Richard H. Peterson, Editor
The Road to California: The Search for a Southern Overland Route, 1540-1848. By Harlan Hague. American Trails Series, Volume XI. Glendale, California: The Arthur H. Clark Company, 1978. Maps. Notes. Illustrations. Bibliography. Index. 325 pages. $20.00.
Reviewed by Eugene K. Chamberlin, Professor of History, San Diego Miramar College; author of articles on Baja California and the American southwest.
This is a good summary of routes through Arizona and New Mexico to California through the era of the U.S.-Mexican War of 1846-48. Based entirely on published articles and books, it adds little of fact or interpretation to what specialists have long known. Three maps divide the trails into Spanish, Mexican, and early American periods, and show eighteen routes. Others in the text are not indicated on the maps, though some are not as well known as those he illustrates. The illustrations are tied well into the text.

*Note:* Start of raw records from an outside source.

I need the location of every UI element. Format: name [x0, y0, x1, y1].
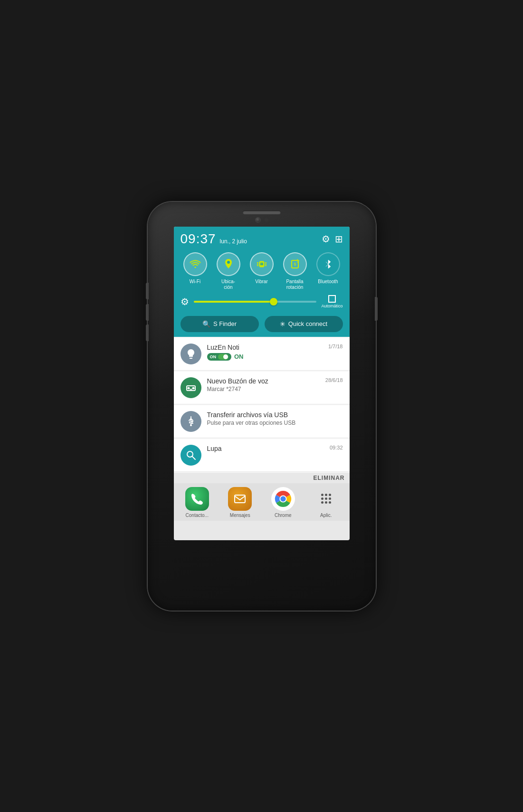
- wifi-icon: [189, 258, 201, 270]
- brightness-row: ⚙ Automático: [174, 293, 350, 312]
- on-toggle-row: ON ON: [207, 353, 343, 361]
- brightness-track: [194, 301, 317, 303]
- location-label: Ubica-ción: [221, 279, 235, 290]
- quick-settings-row: Wi-Fi Ubica-ción: [174, 249, 350, 293]
- power-button[interactable]: [375, 297, 378, 321]
- qs-bluetooth[interactable]: Bluetooth: [316, 252, 340, 290]
- lupa-top-row: Lupa 09:32: [207, 445, 343, 452]
- usb-avatar: [181, 411, 201, 432]
- eliminar-row: ELIMINAR: [174, 473, 350, 483]
- settings-icon[interactable]: ⚙: [322, 233, 330, 245]
- voicemail-top-row: Nuevo Buzón de voz 28/6/18: [207, 377, 343, 385]
- dock-messages[interactable]: Mensajes: [228, 487, 252, 518]
- rotation-icon-circle: 5: [283, 252, 307, 276]
- voicemail-time: 28/6/18: [325, 377, 343, 383]
- sfinder-button[interactable]: 🔍 S Finder: [181, 316, 259, 332]
- luzen-content: LuzEn Noti 1/7/18 ON ON: [207, 344, 343, 361]
- time-display: 09:37 lun., 2 julio: [181, 231, 247, 247]
- messages-label: Mensajes: [230, 513, 250, 518]
- qs-wifi[interactable]: Wi-Fi: [183, 252, 207, 290]
- phone-speaker: [243, 210, 281, 214]
- luzen-time: 1/7/18: [328, 344, 343, 349]
- luzen-avatar: [181, 344, 201, 364]
- qs-rotation[interactable]: 5 Pantallarotación: [283, 252, 307, 290]
- quickconnect-label: Quick connect: [288, 320, 327, 327]
- dock-contacts[interactable]: Contacto...: [185, 487, 209, 518]
- dock-chrome[interactable]: Chrome: [271, 487, 295, 518]
- auto-checkbox[interactable]: [328, 295, 336, 303]
- svg-line-23: [192, 457, 195, 459]
- vibrate-icon-circle: [250, 252, 274, 276]
- front-camera: [255, 217, 261, 223]
- notification-voicemail[interactable]: Nuevo Buzón de voz 28/6/18 Marcar *2747: [174, 372, 350, 404]
- phone-device: 09:37 lun., 2 julio ⚙ ⊞: [148, 202, 376, 611]
- apps-icon-area: [314, 487, 338, 511]
- apps-label: Aplic.: [320, 513, 332, 518]
- voicemail-title: Nuevo Buzón de voz: [207, 377, 268, 385]
- wifi-icon-circle: [183, 252, 207, 276]
- brightness-fill: [194, 301, 274, 303]
- phone-top-bar: [255, 217, 268, 223]
- notification-panel: 09:37 lun., 2 julio ⚙ ⊞: [174, 227, 350, 337]
- bluetooth-icon: [323, 258, 334, 270]
- eliminar-button[interactable]: ELIMINAR: [314, 475, 345, 481]
- svg-point-14: [192, 387, 194, 389]
- on-small-label: ON: [210, 354, 217, 359]
- svg-point-27: [280, 496, 285, 501]
- notification-luzen[interactable]: LuzEn Noti 1/7/18 ON ON: [174, 338, 350, 371]
- lupa-title: Lupa: [207, 445, 222, 452]
- notification-list: LuzEn Noti 1/7/18 ON ON: [174, 337, 350, 483]
- usb-top-row: Transferir archivos vía USB: [207, 411, 343, 419]
- date: lun., 2 julio: [220, 238, 247, 245]
- usb-title: Transferir archivos vía USB: [207, 411, 288, 419]
- action-buttons-row: 🔍 S Finder ✳ Quick connect: [174, 312, 350, 337]
- mail-icon: [233, 492, 247, 506]
- luzen-title: LuzEn Noti: [207, 344, 239, 351]
- contacts-icon-circle: [185, 487, 209, 511]
- location-icon-circle: [217, 252, 240, 276]
- bluetooth-icon-circle: [316, 252, 340, 276]
- svg-point-16: [190, 424, 192, 426]
- lupa-content: Lupa 09:32: [207, 445, 343, 453]
- qs-vibrate[interactable]: Vibrar: [250, 252, 274, 290]
- lupa-time: 09:32: [330, 445, 343, 450]
- camera-button[interactable]: [146, 325, 149, 341]
- rotation-icon: 5: [289, 258, 301, 270]
- volume-up-button[interactable]: [146, 283, 149, 299]
- phone-icon: [190, 492, 204, 506]
- brightness-icon: ⚙: [181, 296, 189, 307]
- svg-rect-24: [235, 495, 245, 503]
- on-toggle-switch[interactable]: ON: [207, 353, 232, 361]
- usb-body: Pulse para ver otras opciones USB: [207, 420, 343, 426]
- wifi-label: Wi-Fi: [190, 279, 200, 285]
- voicemail-icon: [185, 382, 197, 393]
- messages-icon-circle: [228, 487, 252, 511]
- dock: Contacto... Mensajes: [174, 483, 350, 521]
- quickconnect-button[interactable]: ✳ Quick connect: [265, 316, 343, 332]
- svg-point-13: [187, 387, 190, 389]
- toggle-switch-visual: [218, 354, 228, 360]
- notification-lupa[interactable]: Lupa 09:32: [174, 439, 350, 472]
- chrome-icon: [274, 490, 292, 508]
- voicemail-avatar: [181, 377, 201, 398]
- search-icon: [186, 450, 196, 460]
- voicemail-content: Nuevo Buzón de voz 28/6/18 Marcar *2747: [207, 377, 343, 392]
- apps-dots-icon: [321, 494, 331, 504]
- volume-down-button[interactable]: [146, 304, 149, 321]
- notification-usb[interactable]: Transferir archivos vía USB Pulse para v…: [174, 405, 350, 438]
- sfinder-label: S Finder: [213, 320, 237, 327]
- chrome-label: Chrome: [275, 513, 292, 518]
- grid-icon[interactable]: ⊞: [335, 233, 343, 245]
- brightness-slider[interactable]: [194, 301, 317, 303]
- bluetooth-label: Bluetooth: [318, 279, 338, 285]
- contacts-label: Contacto...: [186, 513, 209, 518]
- qs-location[interactable]: Ubica-ción: [217, 252, 240, 290]
- usb-content: Transferir archivos vía USB Pulse para v…: [207, 411, 343, 426]
- lightbulb-icon: [185, 348, 197, 360]
- clock: 09:37: [181, 231, 216, 247]
- auto-brightness-label: Automático: [321, 304, 342, 308]
- auto-brightness[interactable]: Automático: [321, 295, 342, 308]
- dock-apps[interactable]: Aplic.: [314, 487, 338, 518]
- sfinder-icon: 🔍: [202, 320, 210, 328]
- quickconnect-icon: ✳: [280, 320, 285, 328]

Hague’s bibliography is extensive and impressive, and his many footnotes — some almost as long as those for which Bancroft’s writers are remembered — often contain information more significant than that in the text. The book is usable and useful.
Unfortunately, the book is sprinkled with irritating lapses of continuity, apparently due to the nature of many of Hague’s sources, and to his tendency to throw in a good yarn, even when it breaks up the course of trailfollowing. Some of his writing seems slanted toward the fads of younger “revision-conscious” history writers, such as his repeated statements that the real trail openers in almost every instance were the Indians. Then, too, he joins the younger crowd in faulting Bolton for not mentioning that Estevánico (with Cabeza de Vaca and Coronado) was black. Several statements are of doubtful validity. He notes that the southwest has a “predominantly tropical nature” (p. 18), that the Hohokam Indians, about 700 A.D., were “peace-loving, democratic” (p. 19), and that the Indians wanted Christianity and missions because of a desire for “peaceful coexistence,” not because of expectations of food and presents. The reason he gives for the expulsion of the Jesuits, 1767-69 (p. 53) does not reflect the major complaints against them, nor does he show much acquaintance with their activities beyond a summary of Father Kino’s efforts. Handling of the massive, major expeditions of Juan Bautista de Anza omits much which pertained directly to the trail-opening theme. While he gets into the long debate over location of Bicuñer mission, now definitely known to have been above Yuma, near present day Laguna Dam, he appears confused by accounts of its site, especially when handling the Ewing Young party of Dec. 1831-Jan. 1832 which allegedly found such a mission at tidewater near the mouth of the Colorado River. Finally, toward the end (pages 284-85), in taking Philip St. George Cooke and the Mormon Battalion through Box Canyon and on to Warner’s Ranch, both distances and topography appear very jumbled. Unlike the late Professor Bolton, who was reluctant to comment at length on a trail he had not seen, Hague shows less restraint.